→ WHAT THE TASK REQUIRES:
When the string "region" occurs in a line of the listing below, return that line.

+ + + + + + +

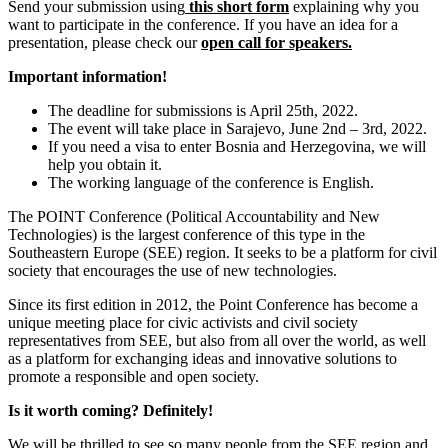
Send your submission using
this short form
explaining why you
want to participate in the conference. If you have an idea for a
presentation, please check our
open call for speakers.
Important information!
The deadline for submissions is April 25
th
, 2022.
The event will take place in Sarajevo, June 2
nd
– 3
rd
, 2022.
If you need a visa to enter Bosnia and Herzegovina, we will
help you obtain it.
The working language of the conference is English.
The POINT Conference (Political Accountability and New
Technologies) is the largest conference of this type in the
Southeastern Europe (SEE) region. It seeks to be a platform for civil
society that encourages the use of new technologies.
Since its first edition in 2012, the Point Conference has become a
unique meeting place for civic activists and civil society
representatives from SEE, but also from all over the world, as well
as a platform for exchanging ideas and innovative solutions to
promote a responsible and open society.
Is it worth coming? Definitely!
We will be thrilled to see so many people from the SEE region and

+ + + + + + +

→ ANSWER SECTION:
Southeastern Europe (SEE) region. It seeks to be a platform for civil
We will be thrilled to see so many people from the SEE region and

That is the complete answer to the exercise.